Le rejet suisse de l’initiative « Sortir du Nucléaire » – Jamais deux sans trois ?

Dimanche 28 novembre 2016, la Suisse a rejeté, à plus de 54% –et par 20 cantons sur 26 –, le référendum d’initiative populaire initié par les Verts relatif à une sortie accélérée du nucléaire. Cette initiative, défendue par les Verts et soutenue par les partis de Gauche, proposait de limiter à 45 ans la durée de vie d’un réacteur. Le peuple suisse a donc suivi la recommandation de l’Assemblée fédérale de voter contre cette initiative déposée le 16 novembre 2012, et assortie de 107 533 signatures valables.

Ce type de votations, relativement classique en Suisse, est autorisé par l’article 139 de la Constitution, qui prévoit notamment que « 100 000 citoyens et citoyennes ayant le droit de vote peuvent, dans un délai de 18 mois à compter de la publication officielle de leur initiative, demander la révision partielle de la Constitution. (…) Toute initiative revêtant la forme d’un projet rédigé est soumise au vote du peuple et des cantons ».

Il ne s’agissait pas de la première occasion, pour les helvètes, de se prononcer sur le thème du nucléaire. En mai 2003, 66% d’entre eux s’étaient déjà montrés défavorables à la désaffection progressive des centrales nucléaires. Or, peu après la catastrophe survenue à Fukushima, les autorités suisses ont pris la décision de fermer leurs centrales, sans toutefois fournir un calendrier précis. L’objet de la votation de dimanche était donc de modifier la Constitution suisse afin, d’une part, d’interdire l’exploitation de centrales nucléaires destinées à produire de l’électricité ou de la chaleur et, d’autre part, de fixer les échéances de mise hors service des différentes centrales présentes sur le territoire national – un an après la votation pour la centrale de Beznau 1 (en service depuis 1969), 45 ans après leur mise en service pour les centrales de Mühleberg (1972), de Beznau 2 (1972), de Gösgen (1979) et de Leibstadt (1984).

L’initiative des Verts était soutenu par une vaste alliance comprenant plusieurs associations environnementales (Pro Natura, Greenpeace, ATE, SSES), différents partis politiques (PS, PEV, PCS, JS), des organisations contre le nucléaire (ContreAtom, Sortir du nucléaire), des syndicats (USS, UNIA, ssp) et des entreprises (Jenni Energietechnik AG).

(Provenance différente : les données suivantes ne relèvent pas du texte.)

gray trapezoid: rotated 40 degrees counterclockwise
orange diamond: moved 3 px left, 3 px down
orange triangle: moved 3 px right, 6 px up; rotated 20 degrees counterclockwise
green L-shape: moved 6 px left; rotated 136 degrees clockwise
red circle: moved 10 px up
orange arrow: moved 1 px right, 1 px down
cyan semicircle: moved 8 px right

En revanche, le Conseil fédéral et le Parlement étaient défavorables à l’adoption de l’initiative, estimant que « entraînerait la fermeture prématurée des centrales nucléaires suisses. Il serait en effet impossible de compenser à temps l’abandon de l’électricité nucléaire au moyen d’une électricité issue d’énergies renouvelables et produite en Suisse. Nous serions donc contraints d’importer de grandes quantités d’électricité au cours des prochaines années, ce qui non seulement affaiblirait la sécurité de notre approvisionnement mais constituerait en outre un non-sens écologique, puisque l’électricité produite à l’étranger provient souvent de centrales à charbon. D’autre part, les exploitants pourraient exiger que la Confédération – et donc le contribuable – les dédommage pour les investissements qu’ils ont faits sur la foi de la réglementation en vigueur. Le Conseil fédéral préfère miser sur une sortie progressive du nucléaire, qui laissera au pays le temps de réformer son approvisionnement énergétique » (Explications du Conseil fédéral sur la votation « Sortir du Nucléaire »).

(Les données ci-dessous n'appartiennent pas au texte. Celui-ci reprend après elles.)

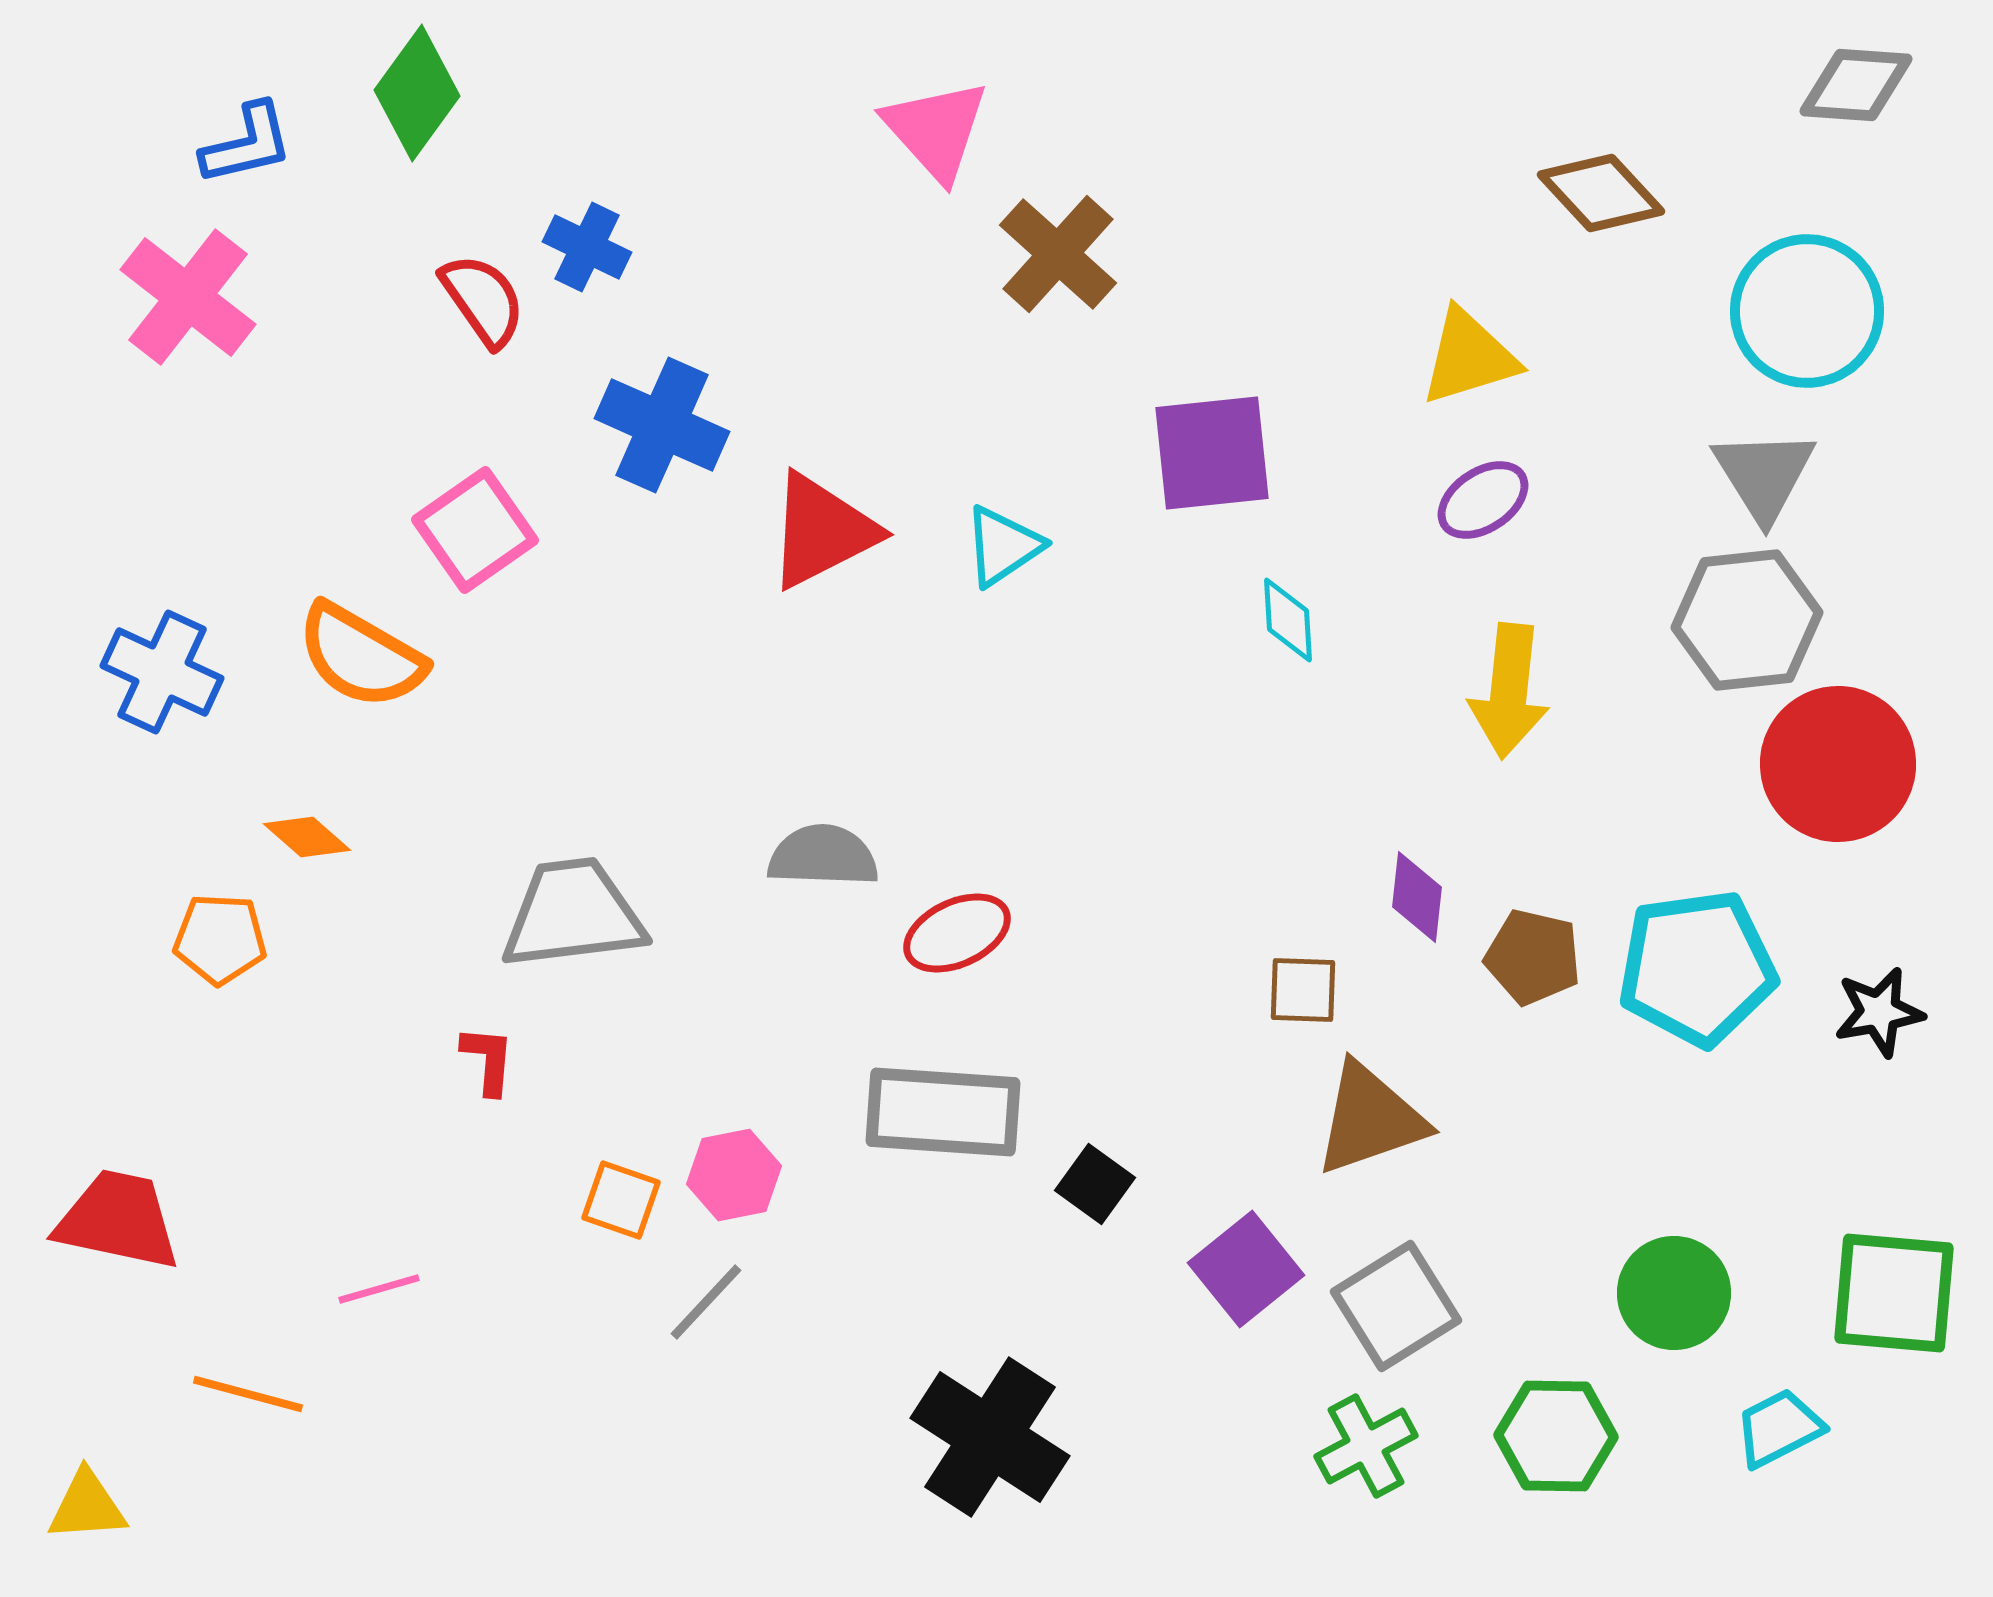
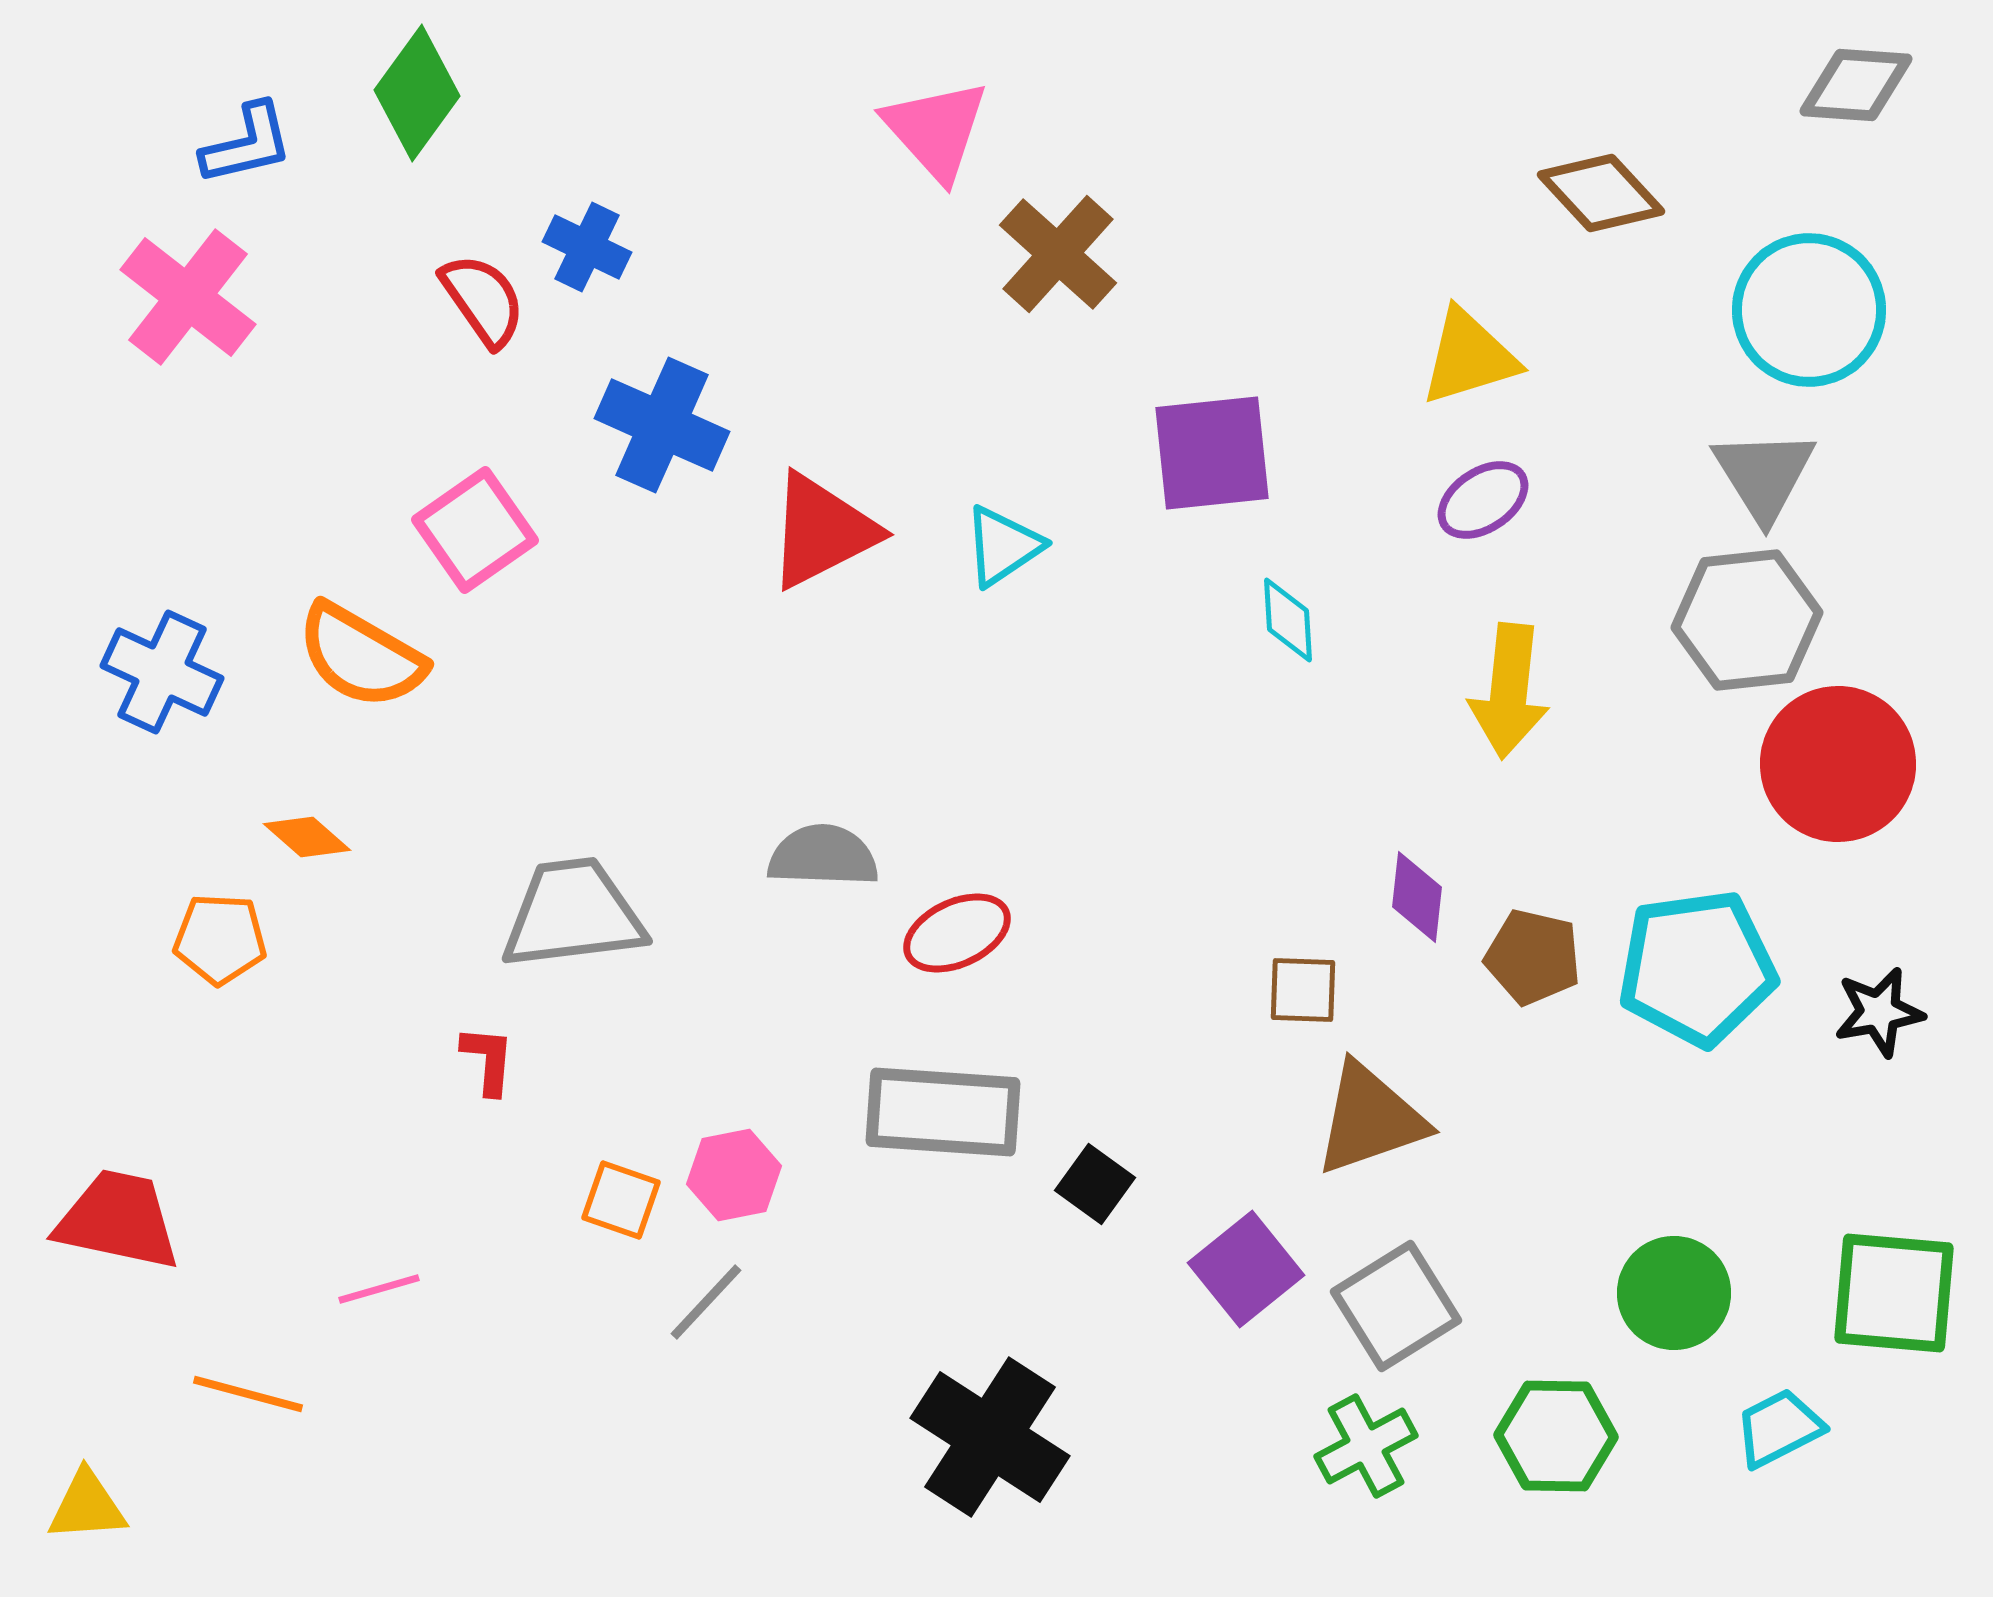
cyan circle at (1807, 311): moved 2 px right, 1 px up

               Le peuple suisse a donc choisi de donner du temps à la mise en place de la stratégie adoptée par le gouvernement. Destinée à être mise en œuvre d’ici à 2050, cette stratégie repose sur trois pôles : l’amélioration de l’efficience énergétique des bâtiments, appareils et transports ; l’accroissement de la part des énergies renouvelables, notamment hydrauliques ; et une sortie progressive du nucléaire.